The super machine, constructed by researchers at the university in central China’s Changsha city, thus beats the supercomputer Titan of the US Department of Energy, previously listed as the fastest in the world with the capacity of 17.59 petaflops per second.
"Most of the features of the system were developed in China, and they are only using Intel for the main compute part," said TOP500 editor Jack Dongarra in a news release accompanying the announcement. "The interconnect, operating system, front-end processors and software are mainly Chinese," said Mr Dongarra, who toured the Tianhe-2 development facility in May.
It is not the first time China has managed to become the world’s supercomputing champion. In November 2010, the Tianhe-2's predecessor, Tianhe-1A, took the first spot, but was knocked down by Japan's K computer a few months later.

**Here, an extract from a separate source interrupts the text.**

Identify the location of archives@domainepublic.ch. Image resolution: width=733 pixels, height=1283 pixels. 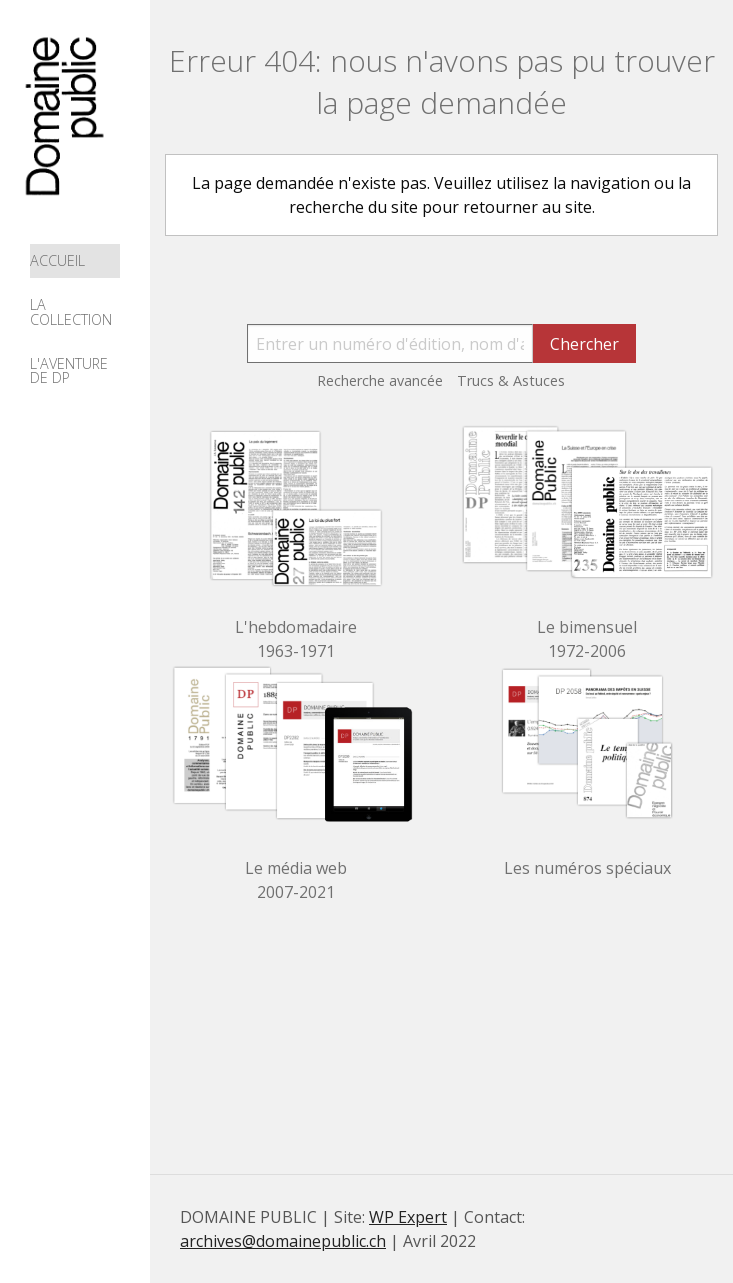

In less than three years that have passed since Tianhe-1A , China has achieved an over ten-fold processing speed improvement. Tianhe-1A was capable of processing 2.56 petaflop per second, which makes it belong to the top10 of world's fastest supercomputers even today.
Experts say the recent success is yet another proof of China turning into a fully-fledged science and technology powerhouse, which is able to successfully compete with the US, Japan or Europe,
Super-computers are used for complex work such as modelling weather systems, simulating nuclear explosions and designing airliners.